**** Provided information
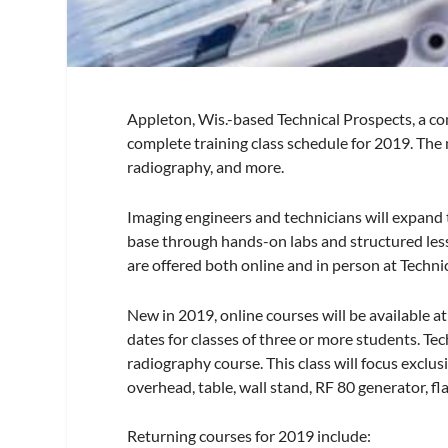
Appleton, Wis.-based Technical Prospects, a c
complete training class schedule for 2019. The 
radiography, and more.
Imaging engineers and technicians will expand
base through hands-on labs and structured less
are offered both online and in person at Technica
New in 2019, online courses will be available 
dates for classes of three or more students. Te
radiography course. This class will focus excl
overhead, table, wall stand, RF 80 generator, fl
Returning courses for 2019 include:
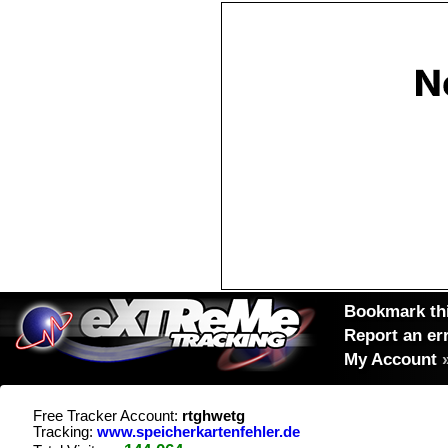
Bookmark thi
Report an er
My Account
Free Tracker Account:
rtghwetg
Tracking:
www.speicherkartenfehler.de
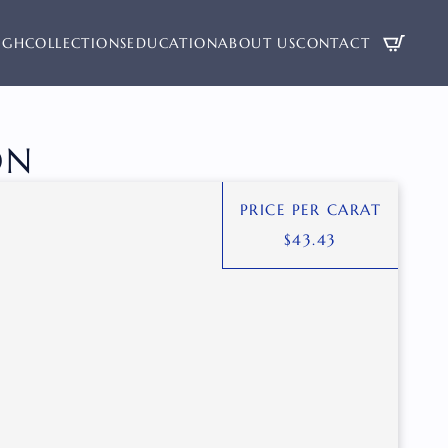
UGH
COLLECTIONS
EDUCATION
ABOUT US
CONTACT
ON
PRICE PER CARAT
$
43.43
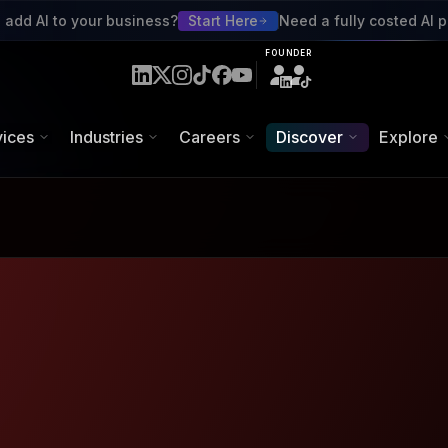
red Talent Platform
 add AI to your business?
Start Here
Need a fully costed AI p
FOUNDER
uttons.
vices
Industries
Careers
Discover
Explore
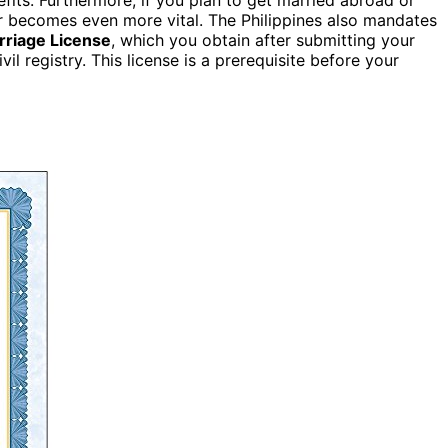
er becomes even more vital. The Philippines also mandates
rriage License
, which you obtain after submitting your
il registry. This license is a prerequisite before your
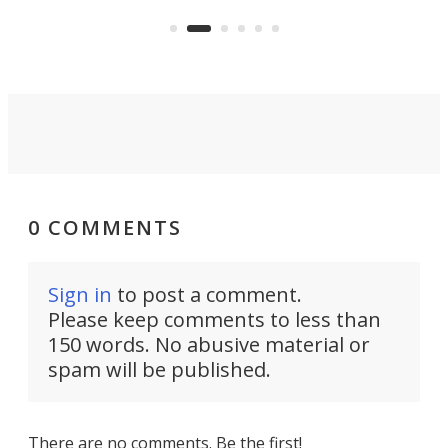
US market by the country’s
whee
Commerce Department.
spor
0 COMMENTS
Sign in
to post a comment.
Please keep comments to less than
150 words. No abusive material or
spam will be published.
There are no comments. Be the first!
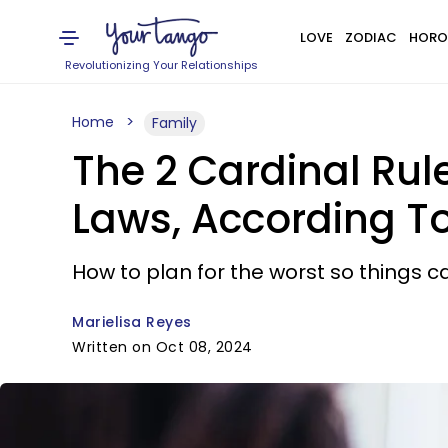
LOVE
ZODIAC
HORO
Revolutionizing Your Relationships
Home
Family
The 2 Cardinal Rul
Laws, According To
How to plan for the worst so things ca
Marielisa Reyes
Written on Oct 08, 2024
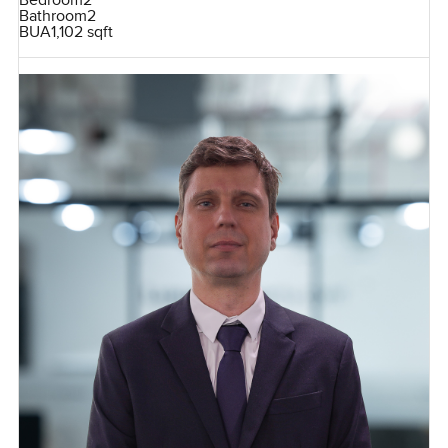
Bedroom
2
Bathroom
2
BUA
1,102 sqft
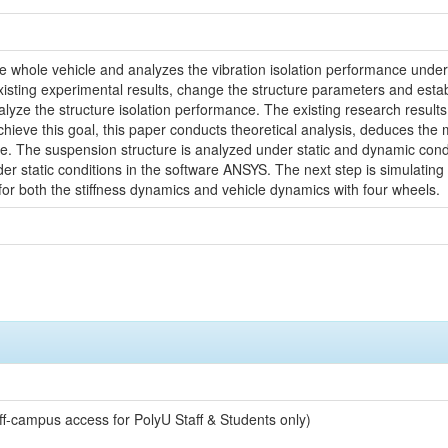
he whole vehicle and analyzes the vibration isolation performance under d
isting experimental results, change the structure parameters and estab
ze the structure isolation performance. The existing research results r
 achieve this goal, this paper conducts theoretical analysis, deduces t
ce. The suspension structure is analyzed under static and dynamic cond
er static conditions in the software ANSYS. The next step is simulating 
or both the stiffness dynamics and vehicle dynamics with four wheels.
off-campus access for PolyU Staff & Students only)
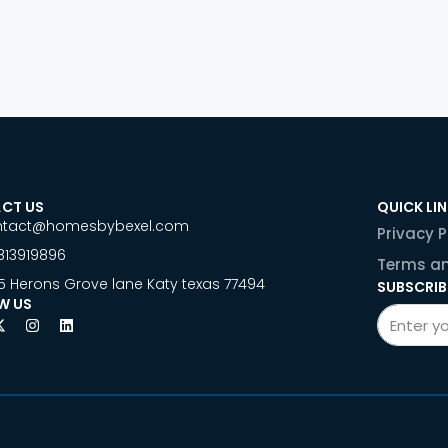
CT US
QUICK LI
ntact@homesbybexel.com
Privacy P
813919896
Terms an
5 Herons Grove lane Katy texas 77494
SUBSCRIB
W US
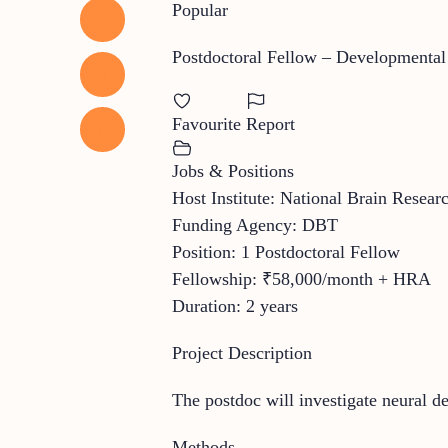
Popular
Postdoctoral Fellow – Developmental
Favourite
Report
Jobs & Positions
Host Institute: National Brain Rese
Funding Agency: DBT
Position: 1 Postdoctoral Fellow
Fellowship: ₹58,000/month + HRA
Duration: 2 years
Project Description
The postdoc will investigate neural 
Methods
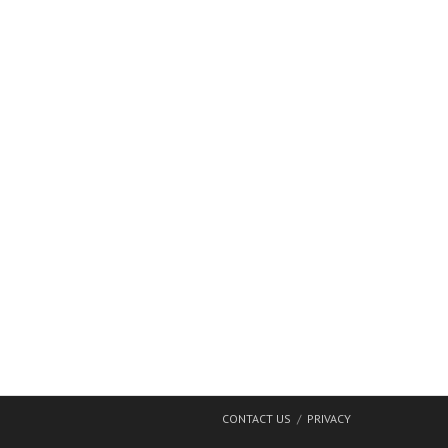
CONTACT US
PRIVACY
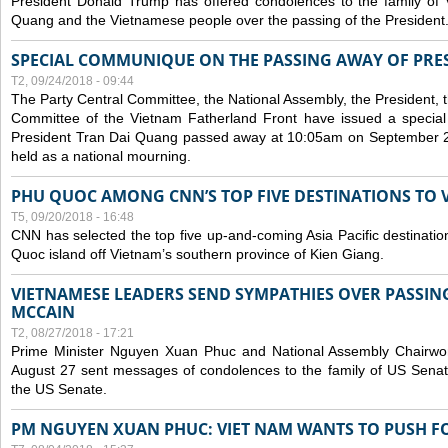
President Donald Trump has offered condolences to the family of
Quang and the Vietnamese people over the passing of the President
SPECIAL COMMUNIQUE ON THE PASSING AWAY OF PRE
T2, 09/24/2018 - 09:44
The Party Central Committee, the National Assembly, the President,
Committee of the Vietnam Fatherland Front have issued a specia
President Tran Dai Quang passed away at 10:05am on September 21,
held as a national mourning.
PHU QUOC AMONG CNN’S TOP FIVE DESTINATIONS TO VI
T5, 09/20/2018 - 16:48
CNN has selected the top five up-and-coming Asia Pacific destinations 
Quoc island off Vietnam’s southern province of Kien Giang.
VIETNAMESE LEADERS SEND SYMPATHIES OVER PASSIN
MCCAIN
T2, 08/27/2018 - 17:21
Prime Minister Nguyen Xuan Phuc and National Assembly Chair
August 27 sent messages of condolences to the family of US Sena
the US Senate.
PM NGUYEN XUAN PHUC: VIET NAM WANTS TO PUSH FO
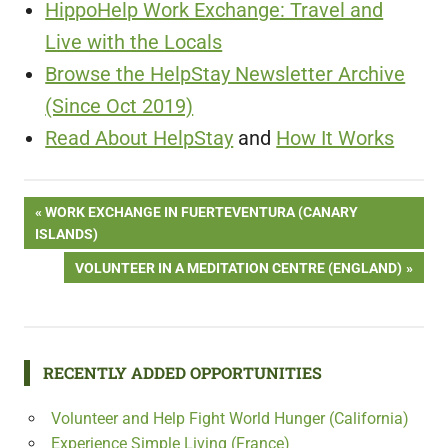
HippoHelp Work Exchange: Travel and
Live with the Locals
Browse the HelpStay Newsletter Archive
(Since Oct 2019)
Read About HelpStay
and
How It Works
Post
PREVIOUS
WORK EXCHANGE IN FUERTEVENTURA (CANARY
POST:
ISLANDS)
navigation
NEXT
VOLUNTEER IN A MEDITATION CENTRE (ENGLAND)
POST:
RECENTLY ADDED OPPORTUNITIES
Volunteer and Help Fight World Hunger (California)
Experience Simple Living (France)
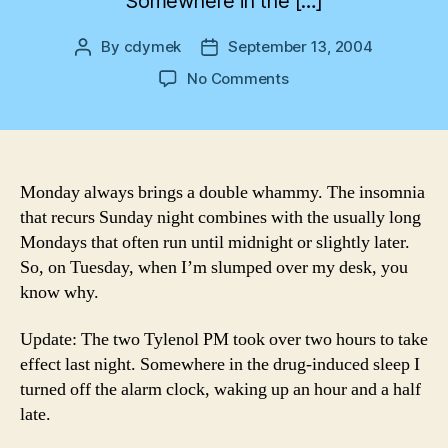
Somewhere in the […]
By
cdymek
September 13, 2004
Post
Post
author
date
on
No Comments
Mondays
Monday always brings a double whammy. The insomnia
that recurs Sunday night combines with the usually long
Mondays that often run until midnight or slightly later.
So, on Tuesday, when I’m slumped over my desk, you
know why.
Update: The two Tylenol PM took over two hours to take
effect last night. Somewhere in the drug-induced sleep I
turned off the alarm clock, waking up an hour and a half
late.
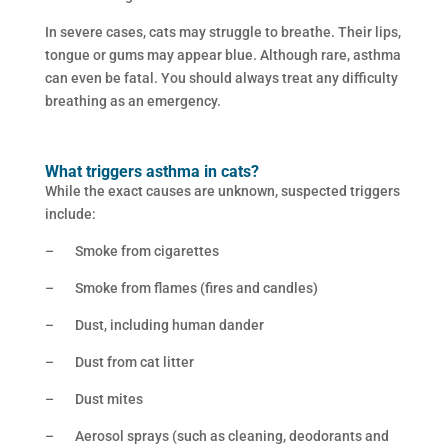
In severe cases, cats may struggle to breathe. Their lips,
tongue or gums may appear blue. Although rare, asthma
can even be fatal. You should always treat any difficulty
breathing as an emergency.
What triggers asthma in cats?
While the exact causes are unknown, suspected triggers
include:
– Smoke from cigarettes
– Smoke from flames (fires and candles)
– Dust, including human dander
– Dust from cat litter
– Dust mites
– Aerosol sprays (such as cleaning, deodorants and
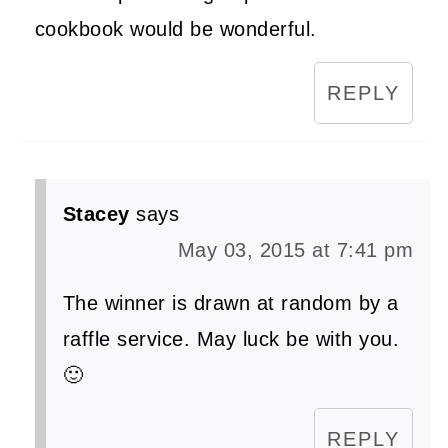
cookbook would be wonderful.
REPLY
Stacey
says
May 03, 2015 at 7:41 pm
The winner is drawn at random by a
raffle service. May luck be with you.
🙂
REPLY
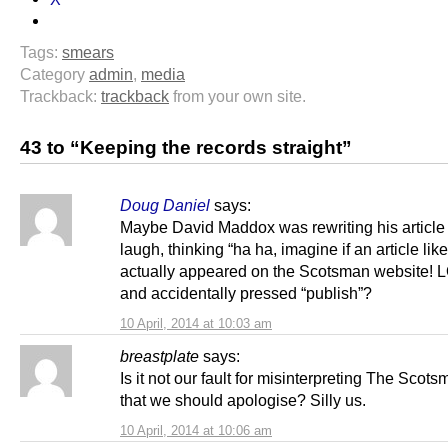
Tags:
smears
Category
admin
,
media
Trackback:
trackback
from your own site.
43 to “Keeping the records straight”
Doug Daniel
says:
Maybe David Maddox was rewriting his article 
laugh, thinking “ha ha, imagine if an article like
actually appeared on the Scotsman website! LO
and accidentally pressed “publish”?
10 April, 2014 at 10:03 am
breastplate
says:
Is it not our fault for misinterpreting The Scot
that we should apologise? Silly us.
10 April, 2014 at 10:06 am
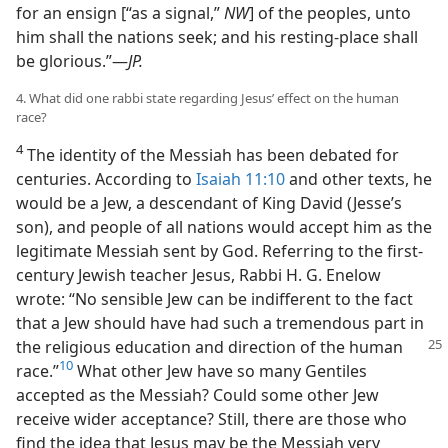
for an ensign [“as a signal,”
NW
] of the peoples, unto
him shall the nations seek; and his resting-​place shall
be glorious.”​—
JP.
4. What did one rabbi state regarding Jesus’ effect on the human
race?
4
The identity of the Messiah has been debated for
centuries. According to
Isaiah 11:10
and other texts, he
would be a Jew, a descendant of King David (Jesse’s
son), and people of all nations would accept him as the
legitimate Messiah sent by God. Referring to the first-​
century Jewish teacher Jesus, Rabbi H. G. Enelow
wrote: “No sensible Jew can be indifferent to the fact
that a Jew should have had such a tremendous part in
the religious education and direction
of the human
10
race.”
What other Jew have so many Gentiles
accepted as the Messiah? Could some other Jew
receive wider acceptance? Still, there are those who
find the idea that Jesus may be the Messiah very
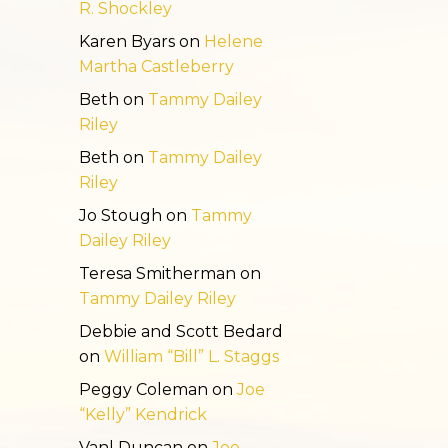
R. Shockley
Karen Byars
on
Helene
Martha Castleberry
Beth
on
Tammy Dailey
Riley
Beth
on
Tammy Dailey
Riley
Jo Stough
on
Tammy
Dailey Riley
Teresa Smitherman
on
Tammy Dailey Riley
Debbie and Scott Bedard
on
William “Bill” L. Staggs
Peggy Coleman
on
Joe
“Kelly” Kendrick
Vanl Duncan
on
Joe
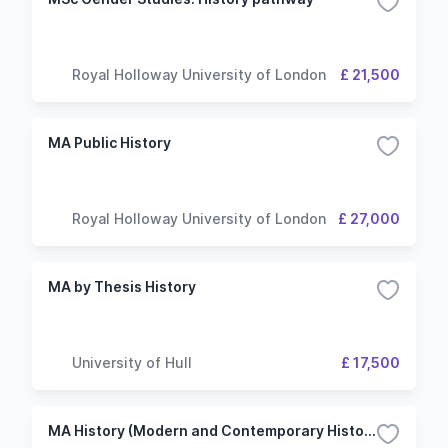
Royal Holloway University of London
£ 21,500
MA Public History
Royal Holloway University of London
£ 27,000
MA by Thesis History
University of Hull
£ 17,500
MA History (Modern and Contemporary History)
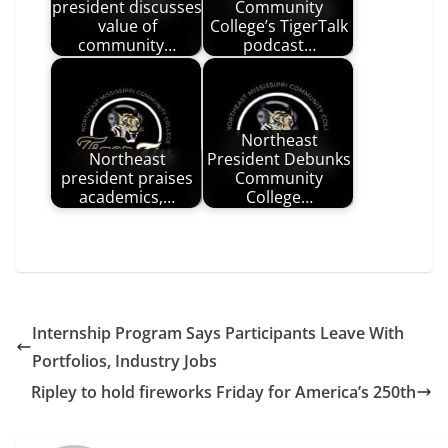
president discusses
Community
value of
College’s TigerTalk
community…
podcast…
Northeast
Northeast
President Debunks
president praises
Community
academics,…
College…
Internship Program Says Participants Leave With
Portfolios, Industry Jobs
Ripley to hold fireworks Friday for America’s 250th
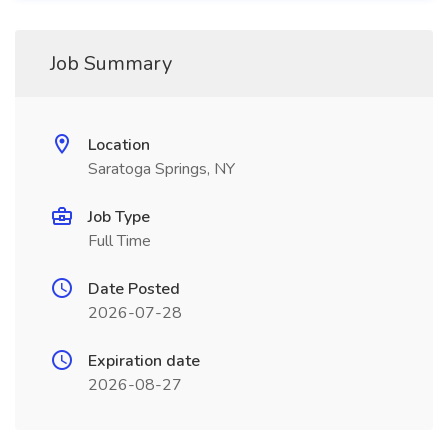
Job Summary
Location
Saratoga Springs, NY
Job Type
Full Time
Date Posted
2026-07-28
Expiration date
2026-08-27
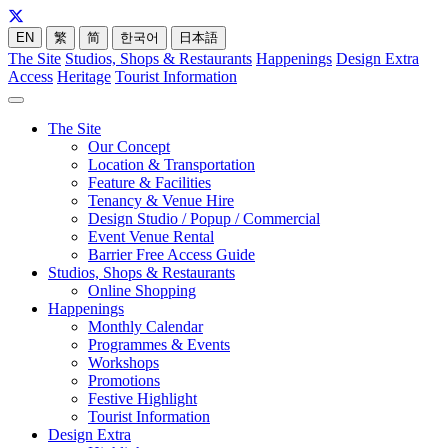
EN
繁
简
한국어
日本語
The Site
Studios, Shops & Restaurants
Happenings
Design Extra
Access
Heritage
Tourist Information
The Site
Our Concept
Location & Transportation
Feature & Facilities
Tenancy & Venue Hire
Design Studio / Popup / Commercial
Event Venue Rental
Barrier Free Access Guide
Studios, Shops & Restaurants
Online Shopping
Happenings
Monthly Calendar
Programmes & Events
Workshops
Promotions
Festive Highlight
Tourist Information
Design Extra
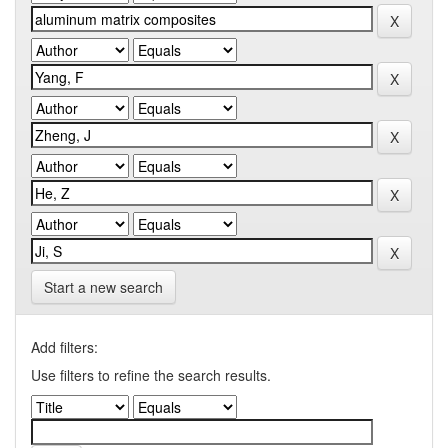
Start a new search
Add filters:
Use filters to refine the search results.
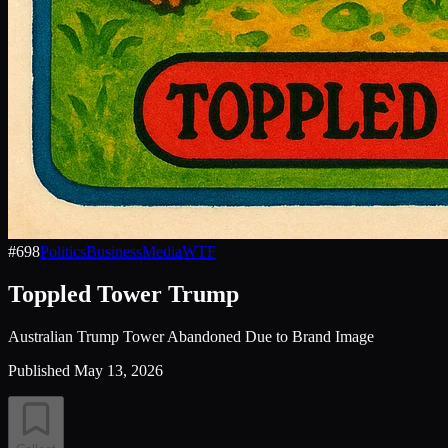
#
698
Politics
Business
Media
WTF
Toppled Tower Trump
Australian Trump Tower Abandoned Due to Brand Image
Published
May 13, 2026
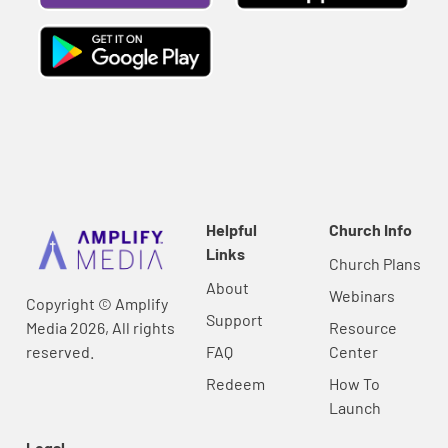
Helpful
Church Info
Links
Church Plans
About
Webinars
Copyright © Amplify
Support
Media 2026, All rights
Resource
reserved.
FAQ
Center
Redeem
How To
Launch
Legal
********
### Directions for this task:
In the entries above, find the line with "president praises" and the line with "Tenancy & Venue Hire". Return exactly those lines and all the ones between them, pictures excluded.

### Task output:
president praises
Community
academics,…
College…
Internship Program Says Participants Leave With
Portfolios, Industry Jobs
Ripley to hold fireworks Friday for America’s 250th
Job Summary
Location
Saratoga Springs, NY
Job Type
Full Time
Date Posted
2026-07-28
Expiration date
2026-08-27
EN
繁
简
한국어
日本語
The Site
Studios, Shops & Restaurants
Happenings
Design Extra
Access
Heritage
Tourist Information
The Site
Our Concept
Location & Transportation
Feature & Facilities
Tenancy & Venue Hire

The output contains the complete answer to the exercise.